Task item
Wherever pictures occur in the entries below, leave them out and retype the rest exactly.
---------- Data records ----------
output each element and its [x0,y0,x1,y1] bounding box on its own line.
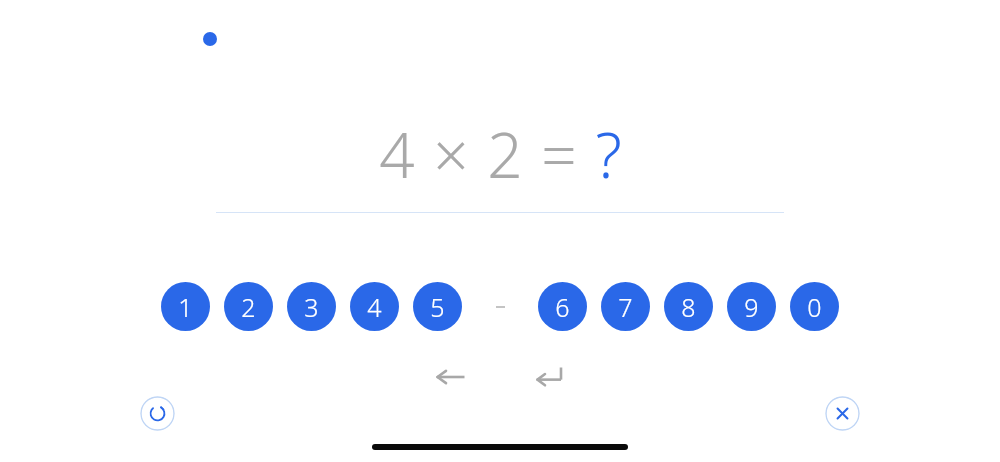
staticText: 8 [681,290,696,324]
button[interactable]: 7 [601,282,650,331]
staticText: 0 [807,290,822,324]
button[interactable]: Close [825,396,860,431]
staticText: ? [595,112,622,196]
button[interactable]: Status indicator [203,32,217,46]
button[interactable]: Enter [527,360,571,394]
button[interactable]: 6 [538,282,587,331]
staticText: 2 [487,112,523,196]
button[interactable]: 8 [664,282,713,331]
staticText: 9 [744,290,759,324]
button[interactable]: 9 [727,282,776,331]
staticText: 7 [618,290,633,324]
button[interactable]: Backspace [429,360,473,394]
staticText: × [433,112,469,196]
button[interactable]: 0 [790,282,839,331]
button[interactable]: Restart [140,396,175,431]
button[interactable]: 2 [224,282,273,331]
staticText: = [541,112,577,196]
staticText: 3 [304,290,319,324]
staticText: 4 [367,290,382,324]
button[interactable]: 3 [287,282,336,331]
staticText: 1 [178,290,193,324]
button[interactable]: 5 [413,282,462,331]
button[interactable]: 1 [161,282,210,331]
staticText: 6 [555,290,570,324]
staticText: 4 [379,112,415,196]
button[interactable]: 4 [350,282,399,331]
staticText: 5 [430,290,445,324]
staticText: 2 [241,290,256,324]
----------
Problem solution
output each element and its [x0,y0,x1,y1] bounding box on its own line.
staticText: 8 [681,290,696,324]
button[interactable]: 7 [601,282,650,331]
staticText: 0 [807,290,822,324]
button[interactable]: Close [825,396,860,431]
staticText: ? [595,112,622,196]
button[interactable]: Status indicator [203,32,217,46]
button[interactable]: Enter [527,360,571,394]
button[interactable]: 6 [538,282,587,331]
staticText: 2 [487,112,523,196]
button[interactable]: 8 [664,282,713,331]
staticText: 9 [744,290,759,324]
button[interactable]: 9 [727,282,776,331]
staticText: 7 [618,290,633,324]
button[interactable]: Backspace [429,360,473,394]
staticText: × [433,112,469,196]
button[interactable]: 0 [790,282,839,331]
button[interactable]: Restart [140,396,175,431]
button[interactable]: 2 [224,282,273,331]
staticText: = [541,112,577,196]
staticText: 3 [304,290,319,324]
staticText: 4 [367,290,382,324]
button[interactable]: 3 [287,282,336,331]
staticText: 1 [178,290,193,324]
button[interactable]: 5 [413,282,462,331]
button[interactable]: 1 [161,282,210,331]
staticText: 6 [555,290,570,324]
staticText: 4 [379,112,415,196]
button[interactable]: 4 [350,282,399,331]
staticText: 5 [430,290,445,324]
staticText: 2 [241,290,256,324]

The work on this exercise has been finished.